Ozon obecny w górnych warstwach atmosfery chroni ziemię przed nadmiarem promieniowania ultrafioletowego. Kiedy jednak znajdzie się niedaleko od gruntu, szkodzi organizmom żywym, w tym człowiekowi.

Jak właśnie donieśli naukowcy z brytyjskiego University of Exeter, przyziemny ozon ogranicza wzrost tropikalnych lasów. Spadek ten oszacowano na średnio 5,1 proc.

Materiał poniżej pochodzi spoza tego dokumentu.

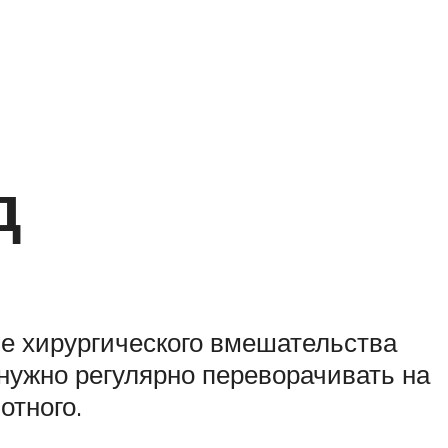
д
е хирургического вмешательства
ё нужно регулярно переворачивать на
отного.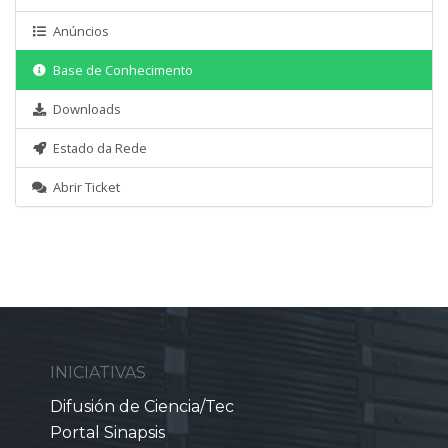
Anúncios
Base de Conhecimento
Downloads
Estado da Rede
Abrir Ticket
INICIATIVAS
Difusión de Ciencia/Tec
Portal Sinapsis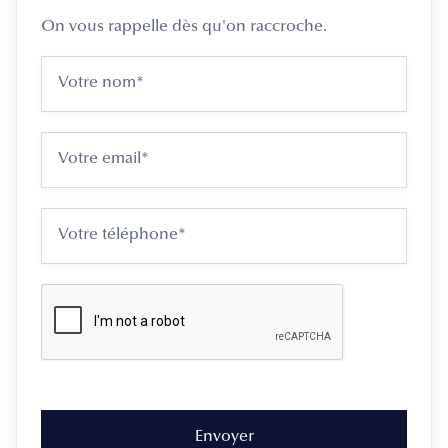
On vous rappelle dès qu'on raccroche.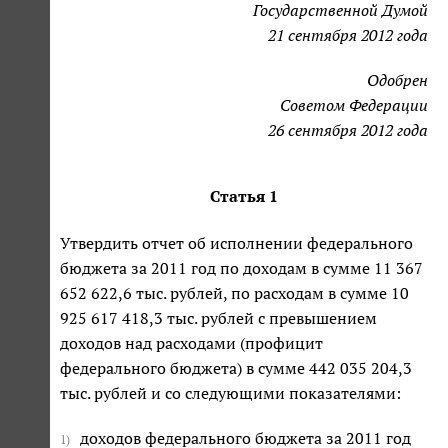
Государственной Думой
21 сентября 2012 года
Одобрен
Советом Федерации
26 сентября 2012 года
Статья 1
Утвердить отчет об исполнении федерального
бюджета за 2011 год по доходам в сумме 11 367
652 622,6 тыс. рублей, по расходам в сумме 10
925 617 418,3 тыс. рублей с превышением
доходов над расходами (профицит
федерального бюджета) в сумме 442 035 204,3
тыс. рублей и со следующими показателями:
доходов федерального бюджета за 2011 год
1)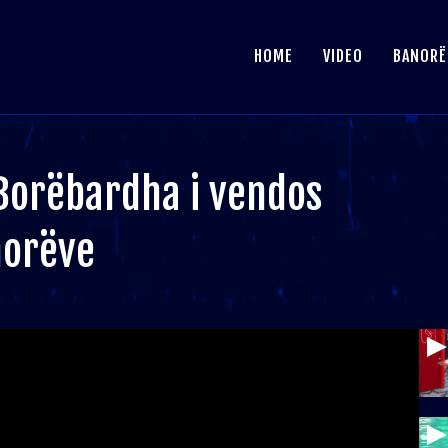
HOME
VIDEO
BANORË
 Borëbardha i vendos
norëve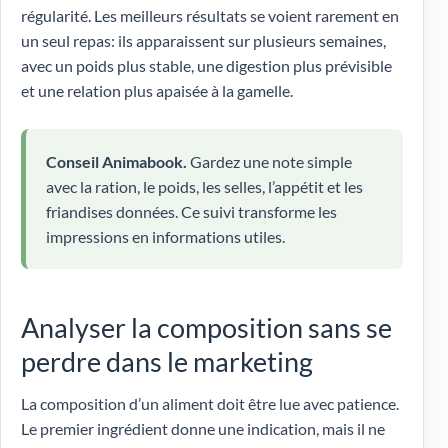
régularité. Les meilleurs résultats se voient rarement en
un seul repas: ils apparaissent sur plusieurs semaines,
avec un poids plus stable, une digestion plus prévisible
et une relation plus apaisée à la gamelle.
Conseil Animabook.
Gardez une note simple
avec la ration, le poids, les selles, l’appétit et les
friandises données. Ce suivi transforme les
impressions en informations utiles.
Analyser la composition sans se
perdre dans le marketing
La composition d’un aliment doit être lue avec patience.
Le premier ingrédient donne une indication, mais il ne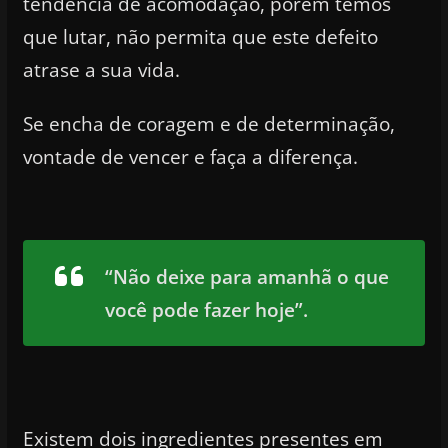
tendência de acomodação, porém temos
que lutar, não permita que este defeito
atrase a sua vida.
Se encha de coragem e de determinação,
vontade de vencer e faça a diferença.
“Não deixe para amanhã o que
você pode fazer hoje”.
Existem dois ingredientes presentes em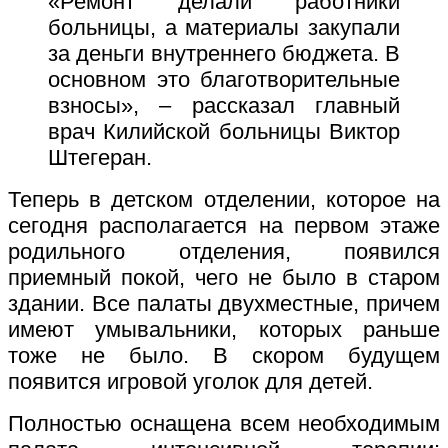
«Ремонт делали работники
больницы, а материалы закупали
за деньги внутреннего бюджета. В
основном это благотворительные
взносы», – рассказал главный
врач Килийской больницы Виктор
Штегеран.
Теперь в детском отделении, которое на
сегодня располагается на первом этаже
родильного отделения, появился
приемный покой, чего не было в старом
здании. Все палаты двухместные, причем
имеют умывальники, которых раньше
тоже не было. В скором будущем
появится игровой уголок для детей.
Полностью оснащена всем необходимым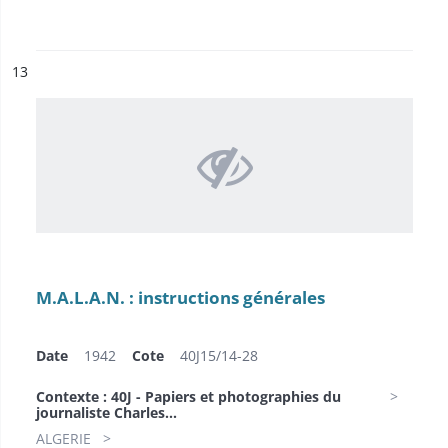
ésultat n°
13
M.A.L.A.N. : instructions générales
Date
1942
Cote
40J15/14-28
Contexte : 40J - Papiers et photographies du
journaliste Charles...
ALGERIE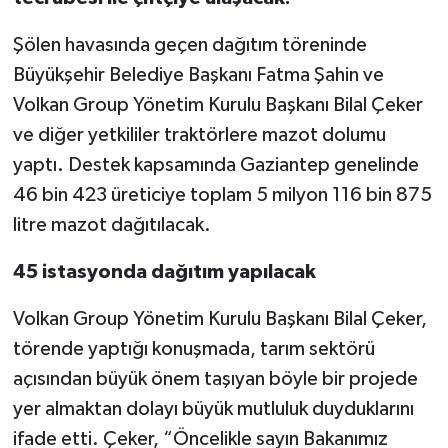
Şölen havasında geçen dağıtım töreninde
Büyükşehir Belediye Başkanı Fatma Şahin ve
Volkan Group Yönetim Kurulu Başkanı Bilal Çeker
ve diğer yetkililer traktörlere mazot dolumu
yaptı. Destek kapsamında Gaziantep genelinde
46 bin 423 üreticiye toplam 5 milyon 116 bin 875
litre mazot dağıtılacak.
45 istasyonda dağıtım yapılacak
Volkan Group Yönetim Kurulu Başkanı Bilal Çeker,
törende yaptığı konuşmada, tarım sektörü
açısından büyük önem taşıyan böyle bir projede
yer almaktan dolayı büyük mutluluk duyduklarını
ifade etti. Çeker, “Öncelikle sayın Bakanımız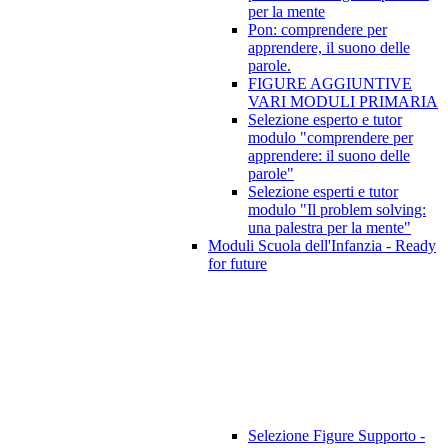
per la mente
Pon: comprendere per
apprendere, il suono delle
parole.
FIGURE AGGIUNTIVE
VARI MODULI PRIMARIA
Selezione esperto e tutor
modulo "comprendere per
apprendere: il suono delle
parole"
Selezione esperti e tutor
modulo "Il problem solving:
una palestra per la mente"
Moduli Scuola dell'Infanzia - Ready
for future
Selezione Figure Supporto -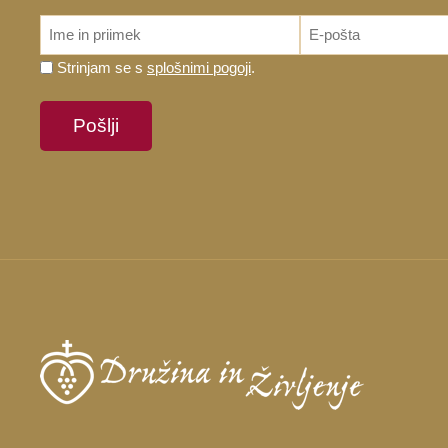
ime_priimek
Email
*
*
Prosimo,
Strinjam se s
splošnimi pogoji
.
potrdite,
da
se
strinjate
s
splošnimi
pogoji.
*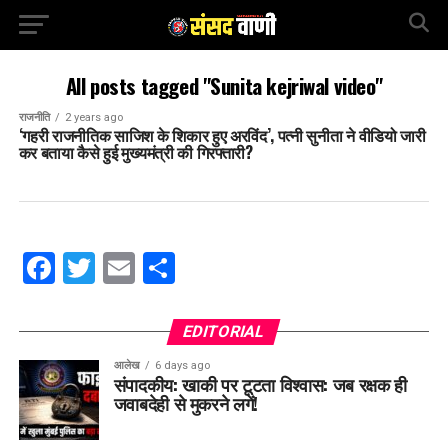
All posts tagged "Sunita kejriwal video"
राजनीति
2 years ago
‘गहरी राजनीतिक साजिश के शिकार हुए अरविंद’, पत्नी सुनीता ने वीडियो जारी
कर बताया कैसे हुई मुख्यमंत्री की गिरफ्तारी?
Facebook
Twitter
Email
Share
EDITORIAL
आलेख
6 days ago
संपादकीय: खाकी पर टूटता विश्वास: जब रक्षक ही
जवाबदेही से मुकरने लगें!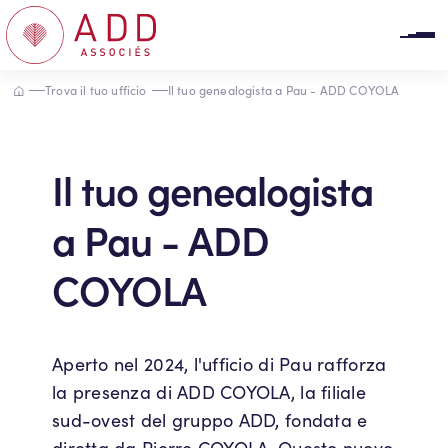
Pannello di gestione dei cookies
Accueil
Trova il tuo ufficio
Il tuo genealogista a Pau - ADD COYOLA
Il tuo genealogista
a Pau - ADD
COYOLA
Aperto nel 2024, l'ufficio di Pau rafforza
la presenza di ADD COYOLA, la filiale
sud-ovest del gruppo ADD, fondata e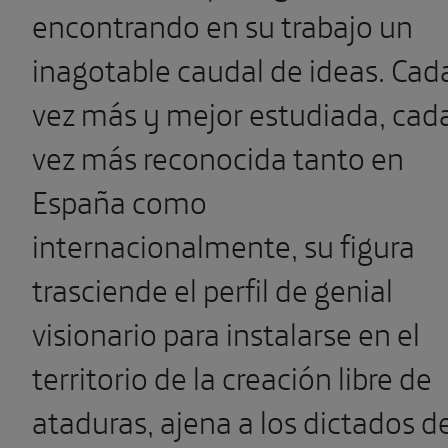
encontrando en su trabajo un
inagotable caudal de ideas. Cad
vez más y mejor estudiada, cad
vez más reconocida tanto en
España como
internacionalmente, su figura
trasciende el perfil de genial
visionario para instalarse en el
territorio de la creación libre de
ataduras, ajena a los dictados d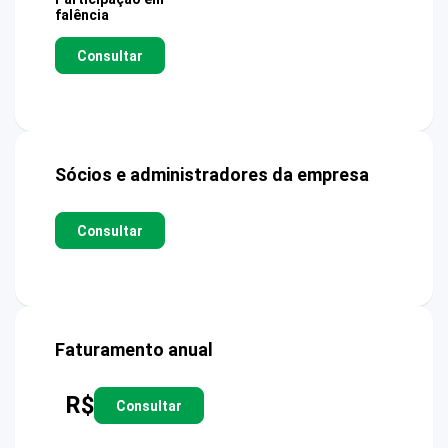
falência
Consultar
Sócios e administradores da empresa
Consultar
Faturamento anual
R$
Consultar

W niektórych rejonach, np. w Azji zanotowano spadek nawet o niecałe 11 proc.

Reklama

Tymczasem tropikalne puszcze to jeden z głównych magazynów pochłaniających dwutlenku węgla. - Lasy tropikalne odgrywają kluczową rolę w pochłanianiu emitowanego przez nas dwutlenku węgla - podkreśla dr Alexander Cheesman, autor pracy opublikowanej w magazynie "Nature Geoscience".

- Nasze badanie pokazuje, że zanieczyszczenie powietrza może zagrozić temu krytycznemu mechanizmowi. Szacujemy, że ozon zapobiegał pochłonięciu 290 milionów ton węgla rocznie, od 2000 roku. Kumulatywna strata odpowiada 17 proc. redukcji usuwania węgla z atmosfery przez tropikalne lasy, od początku tego wieku – dodaje specjalista.

Rola lasów tropikalnych w walce ze zmianami klimatycznymi

Naukowcy przeprowadzili eksperymenty, w których zmierzyli podatność różnych tropikalnych gatunków drzew na ozon, a następnie włączyli wyniki do komputerowego modelu symulującego globalną roślinność. Jak przy tym wyjaśniają, urbanizacja, industrializacja, spalanie paliw kopalnych i pożary doprowadziły do wzrostu ilości cząsteczek, takich jak tlenki azotu, które sprzyjają powstawaniu ozonu.

- Stężenie ozonu w tropikach będzie rosło ze względu na zwiększone emisje wspomnianych cząsteczek i zmieniającą się chemię atmosfery w ocieplającym się świecie – przestrzega współautorka badania, dr Flossie Brown. - Odkryliśmy, że tereny obecnego i przyszłego odnawiania lasów - obszary krytyczne dla łagodzenia zmian klimatu - są w sposób niewspółmierny dotknięte przez opisany przez nas podwyższony poziom ozonu. Jasne jest, że jakość powietrza będzie nadal odgrywać ważną, obecnie często pomijaną rolę w tym, jak lasy pochłaniają i magazynują węgiel.

Rozwiązanie stanowi praca nad ochroną jakości powietrza – podkreślają naukowcy. I sugerują, że oprócz innych, licznych korzyści, będzie ona sprzyjała tropikalnym lasom.